The pain: wasting time, lack of time-management, much effort brings poor results, fatigue, work overload

Examples: Pay in one click. X does this task for you. Tired of doing X? Still using X? We know how to do it 10 times better.

Self-perception

It’s no use telling people about positive thinking and staying true to ones’ nature. It’s in human nature to compare yourself and your achievement with those around you, it has been especially prominent since the rise of social networks. Beauty standards and all sorts of lifehacks and challenges with a peer pressure to follow and conform. 

The pain: unsatisfactory body image, loneliness, lack of human interaction (that is often attributed to unsatisfactory body image)

Examples: Change your life with X. Dreaming of a long-term relationship? Make your skin shine.

Health

This may be the only real pain in the literal meaning of the word. This pain point is mostly relevant for (surprise!) nutra offers, or health&beauty products. The best approaches will highlight such results as pain relief, some cosmetic improvement, or better self-care. 
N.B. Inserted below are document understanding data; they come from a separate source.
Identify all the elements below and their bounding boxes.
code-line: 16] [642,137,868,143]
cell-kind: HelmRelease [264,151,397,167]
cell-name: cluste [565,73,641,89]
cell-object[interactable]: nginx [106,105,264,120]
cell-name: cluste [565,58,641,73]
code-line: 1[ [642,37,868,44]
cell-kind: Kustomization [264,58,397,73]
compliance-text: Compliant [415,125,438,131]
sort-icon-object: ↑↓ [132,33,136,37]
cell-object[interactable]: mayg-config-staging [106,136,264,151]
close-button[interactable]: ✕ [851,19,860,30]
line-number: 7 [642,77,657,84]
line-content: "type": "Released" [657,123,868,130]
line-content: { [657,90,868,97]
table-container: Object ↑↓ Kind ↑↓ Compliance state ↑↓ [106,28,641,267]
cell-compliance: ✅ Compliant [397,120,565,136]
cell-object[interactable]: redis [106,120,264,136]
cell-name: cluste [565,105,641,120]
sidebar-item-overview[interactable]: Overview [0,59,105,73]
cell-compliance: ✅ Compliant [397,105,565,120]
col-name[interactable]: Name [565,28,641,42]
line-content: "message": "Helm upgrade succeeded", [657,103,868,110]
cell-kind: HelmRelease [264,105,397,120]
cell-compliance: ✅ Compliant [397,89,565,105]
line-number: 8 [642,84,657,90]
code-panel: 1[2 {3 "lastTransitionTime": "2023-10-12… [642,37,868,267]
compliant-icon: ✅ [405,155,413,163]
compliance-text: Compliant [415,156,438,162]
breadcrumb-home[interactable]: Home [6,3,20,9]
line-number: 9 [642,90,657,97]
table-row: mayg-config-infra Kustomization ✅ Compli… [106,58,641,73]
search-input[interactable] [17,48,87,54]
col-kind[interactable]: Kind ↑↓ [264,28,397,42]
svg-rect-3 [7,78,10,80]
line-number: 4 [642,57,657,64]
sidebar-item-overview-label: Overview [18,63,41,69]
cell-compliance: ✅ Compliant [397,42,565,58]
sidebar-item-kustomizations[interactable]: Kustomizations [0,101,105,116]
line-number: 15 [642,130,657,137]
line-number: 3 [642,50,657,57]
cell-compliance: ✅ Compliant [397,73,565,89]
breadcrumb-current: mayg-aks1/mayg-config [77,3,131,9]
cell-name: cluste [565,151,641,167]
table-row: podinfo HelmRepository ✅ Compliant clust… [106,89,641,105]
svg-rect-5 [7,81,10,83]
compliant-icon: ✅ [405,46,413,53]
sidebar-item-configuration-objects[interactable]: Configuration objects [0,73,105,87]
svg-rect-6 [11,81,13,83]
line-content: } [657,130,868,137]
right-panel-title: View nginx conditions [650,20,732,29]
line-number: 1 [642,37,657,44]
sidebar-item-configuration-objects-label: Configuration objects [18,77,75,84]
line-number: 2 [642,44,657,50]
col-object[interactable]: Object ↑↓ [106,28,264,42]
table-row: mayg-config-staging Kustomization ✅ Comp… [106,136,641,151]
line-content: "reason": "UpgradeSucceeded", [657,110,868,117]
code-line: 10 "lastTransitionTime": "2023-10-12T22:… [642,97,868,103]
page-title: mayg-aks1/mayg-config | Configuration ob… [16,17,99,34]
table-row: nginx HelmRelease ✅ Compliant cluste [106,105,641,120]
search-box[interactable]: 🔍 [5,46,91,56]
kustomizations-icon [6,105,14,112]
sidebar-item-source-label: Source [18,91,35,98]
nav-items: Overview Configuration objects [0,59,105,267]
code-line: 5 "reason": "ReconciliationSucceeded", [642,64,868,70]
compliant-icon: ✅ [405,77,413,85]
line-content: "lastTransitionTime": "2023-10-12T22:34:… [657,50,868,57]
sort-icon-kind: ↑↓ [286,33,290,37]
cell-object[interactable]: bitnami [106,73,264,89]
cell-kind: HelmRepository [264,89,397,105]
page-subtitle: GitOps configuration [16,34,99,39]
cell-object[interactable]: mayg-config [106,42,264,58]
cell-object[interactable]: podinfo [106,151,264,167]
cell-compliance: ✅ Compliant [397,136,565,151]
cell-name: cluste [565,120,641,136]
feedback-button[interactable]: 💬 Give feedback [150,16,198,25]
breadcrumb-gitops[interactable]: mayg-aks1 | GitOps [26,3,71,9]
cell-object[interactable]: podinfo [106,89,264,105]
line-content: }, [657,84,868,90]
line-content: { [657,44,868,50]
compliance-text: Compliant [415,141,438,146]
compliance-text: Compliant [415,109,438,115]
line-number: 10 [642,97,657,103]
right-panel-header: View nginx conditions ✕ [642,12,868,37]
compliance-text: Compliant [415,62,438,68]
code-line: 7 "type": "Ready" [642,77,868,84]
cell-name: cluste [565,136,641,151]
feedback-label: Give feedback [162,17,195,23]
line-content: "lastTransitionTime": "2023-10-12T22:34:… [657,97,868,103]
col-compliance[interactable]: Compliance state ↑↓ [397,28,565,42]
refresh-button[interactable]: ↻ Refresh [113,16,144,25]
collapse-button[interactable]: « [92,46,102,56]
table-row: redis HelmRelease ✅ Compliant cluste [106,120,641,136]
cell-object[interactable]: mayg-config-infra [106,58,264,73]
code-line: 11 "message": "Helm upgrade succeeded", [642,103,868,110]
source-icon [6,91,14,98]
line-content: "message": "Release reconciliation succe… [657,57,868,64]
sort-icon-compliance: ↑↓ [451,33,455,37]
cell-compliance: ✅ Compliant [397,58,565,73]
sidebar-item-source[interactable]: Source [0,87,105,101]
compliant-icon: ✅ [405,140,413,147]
The pain: lack of self-care, health issues, desire for better quality of life, 

Examples: Never feel the pain again. Scientifically attested. 9 out of 10 doctors prefer X. Longer and healthier life with X.

Customer profiling

So, how exactly do you get your hands on your audience’s pain points? Well, usually you run a research or simply ask.

Little Pain for Big Gain

Businessman holding product and service evaluation sheet. Customer satisfaction concept.
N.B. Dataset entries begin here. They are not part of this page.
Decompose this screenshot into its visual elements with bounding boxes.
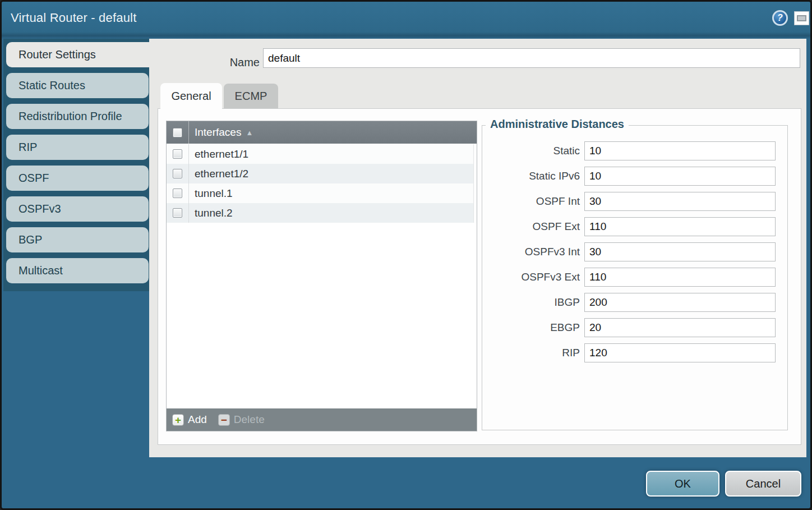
popout-window-icon[interactable] — [794, 11, 809, 25]
field-row-ebgp: EBGP — [482, 318, 787, 337]
interface-name: tunnel.2 — [189, 207, 233, 219]
rip-label: RIP — [482, 343, 584, 362]
name-input[interactable] — [263, 48, 800, 68]
sidebar-item-static-routes[interactable]: Static Routes — [6, 73, 149, 98]
virtual-router-dialog: Virtual Router - default ? Router Settin… — [0, 0, 812, 510]
field-row-ospfv3-ext: OSPFv3 Ext — [482, 268, 787, 287]
field-row-rip: RIP — [482, 343, 787, 362]
ospf-int-label: OSPF Int — [482, 192, 584, 211]
ebgp-label: EBGP — [482, 318, 584, 337]
sidebar-item-ospf[interactable]: OSPF — [6, 166, 149, 191]
dialog-title: Virtual Router - default — [11, 11, 137, 25]
ok-button[interactable]: OK — [646, 471, 719, 497]
ospfv3-int-label: OSPFv3 Int — [482, 242, 584, 261]
ospfv3-ext-label: OSPFv3 Ext — [482, 268, 584, 287]
row-checkbox[interactable] — [173, 189, 182, 198]
sidebar-item-multicast[interactable]: Multicast — [6, 258, 149, 283]
sort-ascending-icon: ▲ — [246, 129, 253, 136]
field-row-static: Static — [482, 141, 787, 160]
static-label: Static — [482, 141, 584, 160]
interfaces-table-body: ethernet1/1 ethernet1/2 tunnel.1 tunnel.… — [167, 144, 477, 408]
sidebar-item-redistribution-profile[interactable]: Redistribution Profile — [6, 104, 149, 129]
table-row-tunnel-1[interactable]: tunnel.1 — [167, 183, 477, 203]
help-icon[interactable]: ? — [772, 10, 788, 26]
add-button-label: Add — [188, 413, 207, 426]
popout-window-glyph — [797, 15, 806, 21]
row-checkbox[interactable] — [173, 149, 182, 159]
table-scrollbar[interactable] — [473, 144, 477, 223]
admin-distances-fields: Static Static IPv6 OSPF Int OSPF Ext — [482, 126, 787, 362]
interface-name: tunnel.1 — [189, 187, 233, 200]
interfaces-table-toolbar: + Add − Delete — [167, 408, 477, 431]
ospf-ext-input[interactable] — [584, 217, 776, 236]
tab-general[interactable]: General — [160, 83, 222, 109]
dialog-titlebar: Virtual Router - default ? — [2, 2, 810, 39]
interface-name: ethernet1/1 — [189, 148, 248, 160]
static-ipv6-label: Static IPv6 — [482, 167, 584, 186]
field-row-ospf-ext: OSPF Ext — [482, 217, 787, 236]
table-row-tunnel-2[interactable]: tunnel.2 — [167, 203, 477, 223]
sidebar-item-rip[interactable]: RIP — [6, 135, 149, 160]
plus-icon: + — [172, 414, 184, 426]
table-row-ethernet1-1[interactable]: ethernet1/1 — [167, 144, 477, 164]
cancel-button[interactable]: Cancel — [725, 471, 801, 497]
field-row-static-ipv6: Static IPv6 — [482, 167, 787, 186]
ibgp-input[interactable] — [584, 293, 776, 312]
admin-distances-fieldset: Administrative Distances Static Static I… — [482, 125, 788, 430]
ebgp-input[interactable] — [584, 318, 776, 337]
interfaces-table-header: Interfaces ▲ — [167, 121, 477, 144]
interfaces-column-header[interactable]: Interfaces ▲ — [189, 126, 253, 139]
admin-distances-title: Administrative Distances — [486, 118, 629, 131]
general-tab-panel: Interfaces ▲ ethernet1/1 ethernet1/2 — [158, 108, 801, 445]
delete-button-label: Delete — [234, 413, 265, 426]
main-panel: Name General ECMP Interfaces ▲ ethernet1… — [149, 39, 806, 457]
rip-input[interactable] — [584, 343, 776, 362]
field-row-ospf-int: OSPF Int — [482, 192, 787, 211]
interfaces-column-label: Interfaces — [195, 126, 241, 139]
field-row-ibgp: IBGP — [482, 293, 787, 312]
minus-icon: − — [218, 414, 230, 426]
static-input[interactable] — [584, 141, 776, 160]
interfaces-table: Interfaces ▲ ethernet1/1 ethernet1/2 — [166, 121, 477, 431]
ospfv3-ext-input[interactable] — [584, 268, 776, 287]
tab-ecmp[interactable]: ECMP — [224, 84, 278, 108]
interface-name: ethernet1/2 — [189, 168, 248, 180]
sidebar: Router Settings Static Routes Redistribu… — [3, 39, 149, 291]
ospfv3-int-input[interactable] — [584, 242, 776, 261]
ospf-ext-label: OSPF Ext — [482, 217, 584, 236]
row-checkbox[interactable] — [173, 169, 182, 178]
delete-button[interactable]: − Delete — [218, 413, 265, 426]
sidebar-item-bgp[interactable]: BGP — [6, 227, 149, 252]
sidebar-item-router-settings[interactable]: Router Settings — [6, 42, 158, 67]
name-label: Name — [149, 53, 260, 72]
select-all-checkbox[interactable] — [173, 128, 182, 137]
field-row-ospfv3-int: OSPFv3 Int — [482, 242, 787, 261]
static-ipv6-input[interactable] — [584, 167, 776, 186]
ospf-int-input[interactable] — [584, 192, 776, 211]
sidebar-item-ospfv3[interactable]: OSPFv3 — [6, 196, 149, 222]
add-button[interactable]: + Add — [172, 413, 207, 426]
ibgp-label: IBGP — [482, 293, 584, 312]
table-row-ethernet1-2[interactable]: ethernet1/2 — [167, 164, 477, 183]
row-checkbox[interactable] — [173, 208, 182, 218]
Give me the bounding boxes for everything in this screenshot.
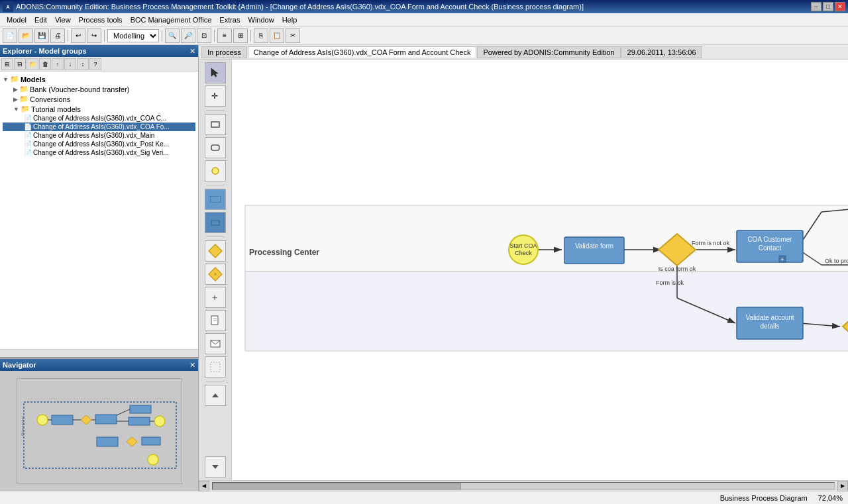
- tree-file-1[interactable]: 📄 Change of Address AsIs(G360).vdx_COA C…: [3, 114, 195, 123]
- zoom-out-button[interactable]: 🔎: [181, 28, 195, 43]
- new-button[interactable]: 📄: [3, 28, 17, 43]
- bank-label: Bank (Voucher-bound transfer): [30, 85, 129, 93]
- svg-rect-25: [210, 196, 221, 203]
- print-button[interactable]: 🖨: [50, 28, 65, 43]
- navigator-close-button[interactable]: ✕: [189, 361, 195, 370]
- envelope-tool[interactable]: [205, 333, 226, 354]
- scroll-up-palette[interactable]: [205, 385, 226, 406]
- tree-item-tutorial-models[interactable]: ▼ 📁 Tutorial models: [3, 104, 195, 114]
- copy-button[interactable]: ⎘: [254, 28, 268, 43]
- tree-item-models[interactable]: ▼ 📁 Models: [3, 74, 195, 84]
- process-rect-tool[interactable]: [205, 189, 226, 210]
- minimize-button[interactable]: ─: [811, 2, 822, 11]
- undo-button[interactable]: ↩: [71, 28, 85, 43]
- svg-rect-35: [211, 362, 220, 372]
- menu-item-process-tools[interactable]: Process tools: [75, 15, 127, 25]
- explorer-tree[interactable]: ▼ 📁 Models ▶ 📁 Bank (Voucher-bound trans…: [0, 72, 198, 349]
- models-label: Models: [21, 76, 46, 83]
- tree-file-3[interactable]: 📄 Change of Address AsIs(G360).vdx_Main: [3, 131, 195, 140]
- menu-item-edit[interactable]: Edit: [30, 15, 51, 25]
- up-button[interactable]: ↑: [52, 58, 64, 70]
- h-scrollbar-track[interactable]: [212, 482, 835, 490]
- paste-button[interactable]: 📋: [270, 28, 284, 43]
- rect-tool[interactable]: [205, 114, 226, 135]
- down-button[interactable]: ↓: [64, 58, 76, 70]
- diagram-canvas[interactable]: Processing Center Form is not ok: [232, 60, 848, 480]
- svg-rect-5: [130, 405, 151, 413]
- scroll-down-palette[interactable]: [205, 456, 226, 478]
- zoom-label: 72,04%: [818, 494, 843, 502]
- expand-all-button[interactable]: ⊞: [1, 58, 13, 70]
- menu-item-boc[interactable]: BOC Management Office: [127, 15, 216, 25]
- svg-text:Validate account: Validate account: [745, 314, 794, 321]
- palette-sep1: [206, 110, 225, 111]
- scroll-left-button[interactable]: ◀: [199, 481, 209, 491]
- cut-button[interactable]: ✂: [286, 28, 300, 43]
- collapse-all-button[interactable]: ⊟: [14, 58, 26, 70]
- zoom-fit-button[interactable]: ⊡: [197, 28, 211, 43]
- diamond2-tool[interactable]: [205, 264, 226, 285]
- explorer-close-button[interactable]: ✕: [189, 47, 195, 56]
- tree-file-2[interactable]: 📄 Change of Address AsIs(G360).vdx_COA F…: [3, 123, 195, 131]
- breadcrumb-bar: In process Change of Address AsIs(G360).…: [199, 45, 848, 60]
- close-button[interactable]: ✕: [835, 2, 845, 11]
- breadcrumb-in-process[interactable]: In process: [201, 46, 247, 58]
- tree-file-5[interactable]: 📄 Change of Address AsIs(G360).vdx_Sig V…: [3, 148, 195, 157]
- small-rect-tool[interactable]: [205, 212, 226, 233]
- window-controls: ─ □ ✕: [811, 2, 845, 11]
- sort-button[interactable]: ↕: [77, 58, 89, 70]
- select-tool[interactable]: [205, 62, 226, 83]
- new-group-button[interactable]: 📁: [26, 58, 38, 70]
- menu-item-help[interactable]: Help: [278, 15, 301, 25]
- svg-marker-27: [209, 244, 222, 258]
- menu-item-window[interactable]: Window: [244, 15, 278, 25]
- redo-button[interactable]: ↪: [87, 28, 101, 43]
- zoom-in-button[interactable]: 🔍: [165, 28, 180, 43]
- palette-sep3: [206, 236, 225, 237]
- svg-rect-23: [211, 145, 219, 150]
- scroll-right-button[interactable]: ▶: [837, 481, 848, 491]
- move-tool[interactable]: ✛: [205, 85, 226, 107]
- diamond-tool[interactable]: [205, 240, 226, 262]
- h-scrollbar-thumb[interactable]: [213, 483, 461, 489]
- circle-tool[interactable]: [205, 160, 226, 181]
- conversions-label: Conversions: [30, 95, 70, 103]
- svg-point-1: [37, 415, 48, 425]
- breadcrumb-coa-form[interactable]: Change of Address AsIs(G360).vdx_COA For…: [248, 46, 477, 58]
- menu-item-extras[interactable]: Extras: [215, 15, 244, 25]
- menu-item-view[interactable]: View: [51, 15, 75, 25]
- explorer-header: Explorer - Model groups ✕: [0, 45, 198, 57]
- svg-rect-64: [564, 237, 624, 264]
- svg-point-11: [148, 454, 158, 465]
- open-button[interactable]: 📂: [19, 28, 33, 43]
- doc-tool[interactable]: [205, 310, 226, 331]
- navigator-canvas[interactable]: Processing: [17, 378, 182, 484]
- breadcrumb-timestamp[interactable]: 29.06.2011, 13:56:06: [621, 46, 702, 58]
- save-button[interactable]: 💾: [34, 28, 49, 43]
- svg-text:Form is ok: Form is ok: [656, 279, 684, 286]
- h-scrollbar[interactable]: ◀ ▶: [199, 480, 848, 491]
- tree-item-bank[interactable]: ▶ 📁 Bank (Voucher-bound transfer): [3, 84, 195, 94]
- group-rect-tool[interactable]: [205, 356, 226, 378]
- mode-dropdown[interactable]: Modelling: [107, 29, 159, 42]
- breadcrumb-powered-by[interactable]: Powered by ADONIS:Community Edition: [477, 46, 620, 58]
- menu-item-model[interactable]: Model: [3, 15, 30, 25]
- svg-point-24: [212, 168, 219, 174]
- toolbar-sep1: [68, 30, 68, 42]
- explorer-scrollbar[interactable]: [0, 349, 198, 357]
- app-icon: A: [3, 1, 13, 12]
- help-explorer-button[interactable]: ?: [89, 58, 101, 70]
- tree-file-4[interactable]: 📄 Change of Address AsIs(G360).vdx_Post …: [3, 140, 195, 148]
- grid-button[interactable]: ⊞: [233, 28, 248, 43]
- tree-item-conversions[interactable]: ▶ 📁 Conversions: [3, 94, 195, 104]
- explorer-toolbar: ⊞ ⊟ 📁 🗑 ↑ ↓ ↕ ?: [0, 57, 198, 72]
- maximize-button[interactable]: □: [823, 2, 833, 11]
- delete-group-button[interactable]: 🗑: [39, 58, 51, 70]
- palette-sep2: [206, 185, 225, 185]
- plus-tool[interactable]: +: [205, 287, 226, 308]
- toolbar-sep2: [104, 30, 105, 42]
- side-palette: ✛: [199, 60, 232, 480]
- navigator-panel: Navigator ✕: [0, 358, 198, 491]
- align-button[interactable]: ≡: [217, 28, 232, 43]
- rounded-rect-tool[interactable]: [205, 137, 226, 158]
Customer research — polls and surveys to find out what they are thinking of. This approach works great for email marketing campaigns for an existing active database. Also, a short poll or quiz will do well on an interactive landing page and can become a valuable asset for data-driven optimization.

Sales research — find out what products are in demand with your audience, what feedback they get. Statistics from other ad campaigns or the stats data you can source online, also reviews and testimonials from customers. Monitoring social media and forums is a great way of doing that.

Integrating pain points in your campaigns

Pain points go beyond clickbait-y headlines and ugly creatives. You need to incorporate them into your marketing strategy so that the delivery of information, ad placements, length of copy, content of your landers — so that all conforms with the pain point you have identified.

Trigger emotions

In many cases, emotion is stronger than reason. People are prone to compulsive decisions when they feel worried and stressed, or on the contrary, extremely happy. Once you have identified the relevant pain point — offer the desired solution. Feel tired — here’s an all-inclusive tour to the Maldives, feel ugly — here’s a celebrity-acclaimed beauty knick-knack that will turn you into a fairy.

Use pain points to form keywords

This has everything to do with copy, headlines, and targeted search ads. Research a volume of texts dedicated to that pain or problem and identify the keys with the biggest ranking potential. Tools like Ahrefs and Google Trends will also come in handy.

When it comes to paid search, make sure to mention the top keywords that cover the customers’ pain. Finance — free trial, process — fast and easy, support — tested and reliable.

Little Pain for Big Gain

Optimize your copy

Fill it with necessary keywords, make it shorter or longer depending on what your audience wants to see. Make sure to address the pain in your texts and offer an explicit solution. For instance, when people are lonely, they are looking for an easily-accessible dating opportunity, not a “how to bear solitude” long read.

Conclusion

Every purchase is motivated by a need, in marketing this need is called a pain point. If you learn to identify them for your audience and integrate them at every level of your ad campaign, you will see much higher conversion rates because your content and offer will feel relatable, in other words, make them think: “feels like it was made just for me”. Make your audience feel special by calling out to their needs and thoughts. However, you should also remember to pick one pain point per campaign, because we all know that magic pills that solve all issues do not exist.